Amazon Virginia数据中心故障回放

前段时间看到了Amazon 位于Virginia的数据中心down机，使得很多架设于Amazon云服务上的网站访问不了，引起了很大的反响和讨论，当时我认为几个小时内应该能够恢复正常，结果居然是以天计数的，下面列一下几个重要的时间点，并说一点自己的想法：

At 12:47 AM PDT on April 21st, incorrect traffic shift operation lead to disaster.

At 2:40 AM PDT on April 21st, the team deployed a change that disabled all new Create Volume requests in the affected Availability Zone, and by 2:50 AM PDT, latencies and error rates for all other EBS related APIs recovered.

By 5:30 AM PDT on April 21st, error rates and latencies again increased for EBS API calls across the Region.

At 8:20 AM PDT on April 21st, the team began disabling all communication between the degraded EBS cluster in the affected Availability Zone and the EBS control plane.

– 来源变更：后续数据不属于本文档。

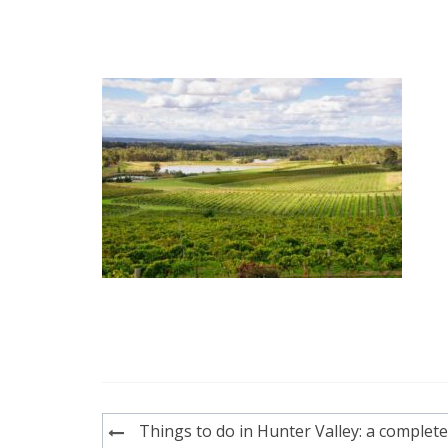
Post
Things to do in Hunter Valley: a complete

At 11:30AM PDT on April 21st, the team developed a way to prevent EBS servers in the degraded EBS cluster from futilely contacting other servers. Latencies and error rates for new EBS-backed EC2 instances declined rapidly and returned to near-normal at Noon PDT. About 13% of the volumes in the affected Availability Zone were in this “stuck” (out of service) state.

At 02:00AM PDT on April 22nd, the team successfully started adding significant amounts of new capacity and working through the replication backlog.

At 12:30PM PDT on April 22nd, all but about 2.2% of the volumes in the affected Availability Zone were restored.

At 11:30 AM PDT on April 23rd we began steadily processing the backlog.

At 6:15 PM PDT on April 23rd, API access to EBS resources was restored in the affected Availability Zone.

At 3:00 PM PDT on Arpil 24rd, the team began restoring these. Ultimately, 0.07% of the volumes in the affected Availability Zone could not be restored for customers in a consistent state.

Ultimately, 0.07% of the volumes in the affected Availability Zone could not be restored for customers in a consistent state.

0.07%对Amazon来说只是个数字，但是对于某些站点来说就是死亡，不知道Amazon会如何赔偿这些网站。

我在看整个recover过程的时候就像看一部惊险的小说，不知道Amazon的支持工程师如何度过这几天的，大概会是身心俱疲。

同时，这样的事情可能每时每刻在不同的公司上演，但是当Amazon发生的时候其意义又重大的多，因为Amazon已经成为了一个平台，换句话说，全球都在关注你。

回顾整个事故的过程，能够将其归咎于操作不当吗？似乎不能简单的这么认为，这个操作不当暴漏了ESB和panel设计上的一些不足和潜在的bug，这对以后Amazon也许持续良好的运行未必是件坏事，否则，在以后serve更多更大的应用时出现这个问题，成本就会高很多。不能抱着侥幸心理认为不过不是操作失误，事故就不会发生，所谓条条大路通罗马，只要问题存在，随着数据规模的膨胀，总有一个条件会通向那个bug，灾难总会出现的。

深究该事故的root cause，感觉Amazon没有很好的重视net partition的问题，至少在这个问题上测试不足，我之前看Google强调net partition的时候也不是特别在意，现在看来这些问题不常见，见了就要命。还有就是request处理的优先级问题，我想很多logic/proxy server处理程序都会碰到类似的问题，就是后端部分server block住的时候导致请求队列满而无法serve那些正常的请求，该问题业界也已经有很多解决办法，但是我想说的是，解决办法不是最重要的，重要的是你有没有意识到“这”是个问题。

http://aws.amazon.com/message/65648/